The data:
== == ==
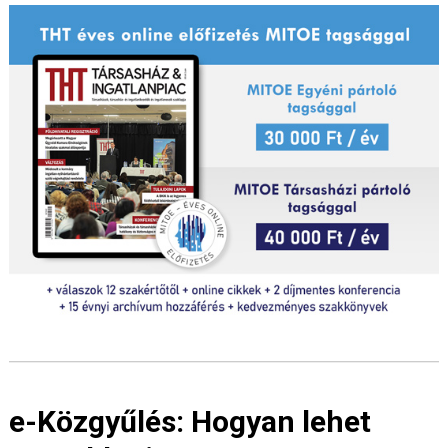
e-Közgyűlés: Hogyan lehet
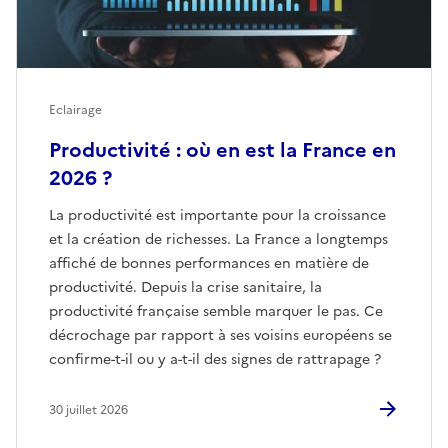
Eclairage
Productivité : où en est la France en
2026 ?
La productivité est importante pour la croissance
et la création de richesses. La France a longtemps
affiché de bonnes performances en matière de
productivité. Depuis la crise sanitaire, la
productivité française semble marquer le pas. Ce
décrochage par rapport à ses voisins européens se
confirme-t-il ou y a-t-il des signes de rattrapage ?
30 juillet 2026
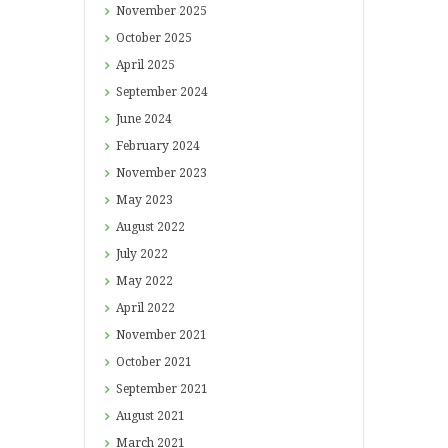
November
2025
October
2025
April
2025
September
2024
June
2024
February
2024
November
2023
May
2023
August
2022
July
2022
May
2022
April
2022
November
2021
October
2021
September
2021
August
2021
March
2021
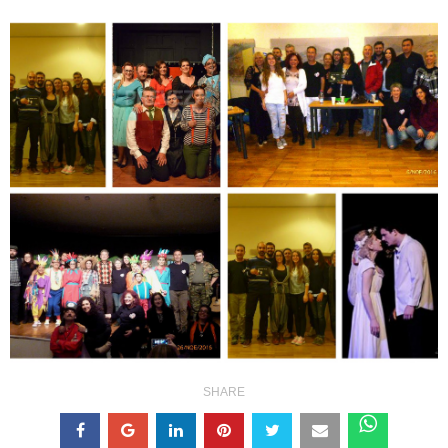
SHARE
== == ==
About this task: Set the entries down exactly, but not the pictures.

Solution:
e-Közgyűlés: Hogyan lehet
Eclairage
Productivité : où en est la France en
2026 ?
La productivité est importante pour la croissance
et la création de richesses. La France a longtemps
affiché de bonnes performances en matière de
productivité. Depuis la crise sanitaire, la
productivité française semble marquer le pas. Ce
décrochage par rapport à ses voisins européens se
confirme-t-il ou y a-t-il des signes de rattrapage ?
30 juillet 2026
November
2025
October
2025
April
2025
September
2024
June
2024
February
2024
November
2023
May
2023
August
2022
July
2022
May
2022
April
2022
November
2021
October
2021
September
2021
August
2021
March
2021
SHARE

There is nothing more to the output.